Rightmove’s Head of Lettings Sam Mitchell comments: “Investor activity has bounced back following the stamp duty changes, though some agents report that many investors are looking to knock sellers down on their asking prices to make up for the additional stamp duty they now need to pay. New rental supply has held up despite concerns that the stamp duty changes would lead to less fresh stock.”
Asking rents are up slightly this quarter at +0.5% to £779 per month. Whilst the East of England still leads the way for the highest increase annually, it’s the North West that has risen most this quarter, up 2.0%, followed by Scotland, up 1.5%. London continues its downwards trend, staying under £2,000 per month and annually down 1.5%.
Rightmove has looked at where across Great Britain those last minute purchases before April 1st are paying off most for savvy investors. The total returns calculation, using the largest rental property data set in Great Britain, takes into account the area’s capital price growth since the stamp duty changes and the average rent a landlord would have collected in that time. This identifies the locations where buy-to-let investors have seen the highest overall return on their investment.
The top ten outside London reveals that a number of seaside towns are offering strong total returns, including Southend-on-Sea
(14.7%), St Leonards-on-Sea (13.7%), Clacton-on-Sea (12.4%) and Westcliff-on-Sea (11.8%).
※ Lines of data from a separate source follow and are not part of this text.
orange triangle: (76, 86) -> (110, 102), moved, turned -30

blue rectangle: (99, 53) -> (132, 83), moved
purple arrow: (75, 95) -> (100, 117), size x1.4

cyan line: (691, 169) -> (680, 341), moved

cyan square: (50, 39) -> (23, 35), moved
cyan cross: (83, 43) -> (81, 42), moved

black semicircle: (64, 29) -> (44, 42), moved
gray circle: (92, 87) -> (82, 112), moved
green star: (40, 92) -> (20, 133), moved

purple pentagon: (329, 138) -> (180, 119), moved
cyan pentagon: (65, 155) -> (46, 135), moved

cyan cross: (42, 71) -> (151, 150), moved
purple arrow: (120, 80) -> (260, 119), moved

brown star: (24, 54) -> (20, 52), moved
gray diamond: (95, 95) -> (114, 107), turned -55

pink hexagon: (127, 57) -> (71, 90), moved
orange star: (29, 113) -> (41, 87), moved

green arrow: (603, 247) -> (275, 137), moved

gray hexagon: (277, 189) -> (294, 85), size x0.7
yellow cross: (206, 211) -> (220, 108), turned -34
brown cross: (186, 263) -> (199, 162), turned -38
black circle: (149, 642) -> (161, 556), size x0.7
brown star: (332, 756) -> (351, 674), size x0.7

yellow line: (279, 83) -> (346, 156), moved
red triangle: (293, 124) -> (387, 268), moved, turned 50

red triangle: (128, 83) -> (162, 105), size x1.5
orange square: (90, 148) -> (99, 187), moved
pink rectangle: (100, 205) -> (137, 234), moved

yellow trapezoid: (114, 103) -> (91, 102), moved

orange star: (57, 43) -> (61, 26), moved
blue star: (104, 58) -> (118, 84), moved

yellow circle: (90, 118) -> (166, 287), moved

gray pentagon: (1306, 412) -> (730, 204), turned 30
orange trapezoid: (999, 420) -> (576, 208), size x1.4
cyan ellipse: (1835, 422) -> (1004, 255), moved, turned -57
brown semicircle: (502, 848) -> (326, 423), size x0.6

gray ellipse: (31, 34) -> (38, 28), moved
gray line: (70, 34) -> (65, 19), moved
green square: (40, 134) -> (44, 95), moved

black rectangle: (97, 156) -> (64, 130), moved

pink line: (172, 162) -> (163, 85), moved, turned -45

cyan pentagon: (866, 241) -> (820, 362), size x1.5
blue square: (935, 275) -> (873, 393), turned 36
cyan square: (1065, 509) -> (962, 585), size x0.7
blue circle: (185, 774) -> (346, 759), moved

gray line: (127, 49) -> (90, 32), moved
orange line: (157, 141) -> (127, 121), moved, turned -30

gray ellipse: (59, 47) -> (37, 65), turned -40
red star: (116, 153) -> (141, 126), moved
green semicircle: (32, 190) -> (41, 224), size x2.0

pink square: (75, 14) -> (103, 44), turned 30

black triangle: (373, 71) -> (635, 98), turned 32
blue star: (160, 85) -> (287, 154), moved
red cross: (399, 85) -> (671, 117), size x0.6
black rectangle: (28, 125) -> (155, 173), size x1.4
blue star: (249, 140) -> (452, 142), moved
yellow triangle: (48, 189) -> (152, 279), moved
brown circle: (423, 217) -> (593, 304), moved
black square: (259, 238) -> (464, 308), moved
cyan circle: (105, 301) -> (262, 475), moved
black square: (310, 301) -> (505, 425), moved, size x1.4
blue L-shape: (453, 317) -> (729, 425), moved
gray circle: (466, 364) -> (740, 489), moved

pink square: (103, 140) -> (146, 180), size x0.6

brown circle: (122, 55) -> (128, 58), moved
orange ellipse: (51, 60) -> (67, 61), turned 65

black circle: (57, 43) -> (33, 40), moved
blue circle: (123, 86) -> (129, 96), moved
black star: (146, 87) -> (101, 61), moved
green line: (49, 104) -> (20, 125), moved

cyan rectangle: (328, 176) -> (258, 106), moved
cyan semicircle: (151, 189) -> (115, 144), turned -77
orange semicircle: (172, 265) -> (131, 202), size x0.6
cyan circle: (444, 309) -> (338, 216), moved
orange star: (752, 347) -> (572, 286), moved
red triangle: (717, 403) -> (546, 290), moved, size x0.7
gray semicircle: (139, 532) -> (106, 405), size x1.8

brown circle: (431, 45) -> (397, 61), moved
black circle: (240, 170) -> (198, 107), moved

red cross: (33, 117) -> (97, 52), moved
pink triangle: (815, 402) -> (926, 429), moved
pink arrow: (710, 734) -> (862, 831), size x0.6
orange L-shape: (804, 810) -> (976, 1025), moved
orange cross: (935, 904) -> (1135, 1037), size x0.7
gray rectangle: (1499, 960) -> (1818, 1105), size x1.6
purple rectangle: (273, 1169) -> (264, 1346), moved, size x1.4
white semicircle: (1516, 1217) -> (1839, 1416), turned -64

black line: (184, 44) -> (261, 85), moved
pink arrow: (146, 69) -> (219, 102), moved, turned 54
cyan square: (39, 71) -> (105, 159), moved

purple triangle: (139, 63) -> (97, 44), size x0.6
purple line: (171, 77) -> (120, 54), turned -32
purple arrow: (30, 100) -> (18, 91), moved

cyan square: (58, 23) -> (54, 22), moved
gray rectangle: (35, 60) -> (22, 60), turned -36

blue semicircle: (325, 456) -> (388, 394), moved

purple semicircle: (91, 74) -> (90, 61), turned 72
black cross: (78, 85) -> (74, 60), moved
Corby and Wellingborough, both in Northamptonshire, also make the top ten with total returns of 12.8% and 11.8% respectively. Although yields are often lower in London, the increase in capital has led to total returns as high as 13.8% in East Croydon, and 13.4% in Greenford.
Mitchell observes: “Once again Essex and other commuter spots are offering investors the best total returns, and those looking at long-term investments are seeking out areas with upcoming improved transport links. The changes starting in 2017 to lessen mortgage interest tax relief may see some seriously review their businesses and could scale back, though there appear to be no signs yet of landlords exiting the market. If supply of property to rent does scale back those that will win in the long term will be less highly-mortgaged landlords that chose not to sell off their property, and the big winners could be those that are investing in the right areas now. We expect some of the supply gap to be filled by Build to Rent but it could take some years for this to seriously increase rental stock levels. With this in mind 2017 could be another year of increasing rents.”